Organisations today are increasingly recognising the benefit of focusing on environmental and social responsibility as a strategic objective. IBM's 2009 survey of 224 business leaders worldwide shows that three quarters of respondents in Western Europe believe corporate social responsibility (CSR) has increased in importance over the past year. In fact, many major UK companies are investing in campaigns to drive ethical brands and business practices into the mainstream; some have been more vocal about their commitment to CSR, and particularly, how going greener makes good financial sense.
To be sustainable, businesses are now embracing a relatively new objective: optimising their operations to minimise environmental impact and improve social outcomes in a manner that also maximises performance. This approach is gaining momentum, especially in Western Europe where more than two-thirds of organisations we surveyed focus on CSR as part of an integrated business strategy to grow new revenue streams and control costs.
As a result, they face an entirely new set of decisions. Can they cut down on waste without increasing the price of products? Do they need to rethink distribution options to reduce carbon dioxide emissions and the impact of volatile energy prices? Should they segment products and services to meet a growing number of consumer sustainability concerns?
Challenges abound in addressing these issues, especially in accessing the information needed to meet these new strategic objectives. Overall, organisations have intensified efforts to collect information about their operations in areas from sustainable procurement to ethical labour standards. However, many are still missing - by a wide margin - the information they need to operate as a sustainable enterprise.

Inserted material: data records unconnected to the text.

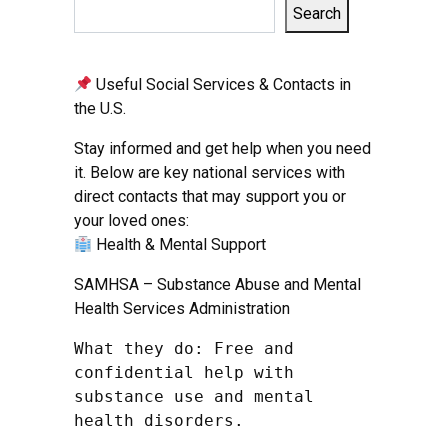
Search
Useful Social Services & Contacts in
the U.S.
Stay informed and get help when you need
it. Below are key national services with
direct contacts that may support you or
your loved ones:
Health & Mental Support
SAMHSA – Substance Abuse and Mental
Health Services Administration
What they do: Free and 
confidential help with 
substance use and mental 
health disorders.
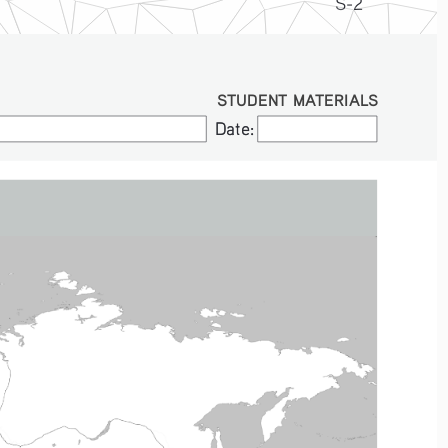
S-2
STUDENT MATERIALS
Date:
Date:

Organisations that outperform competitors have proven to be far better at casting a wide net for information across their ecosystems. They are also collecting information that is more relevant to understanding and meeting the performance challenges of operating in a sustainable manner. What's holding other organisations back? There are some very real obstacles.
The optimisation gap
We surveyed leaders on three information areas related to sustainability: operations, supply chain and customers. Our results indicate that operational information needs to be timelier, supply chain information is still too insular and more customer information is needed.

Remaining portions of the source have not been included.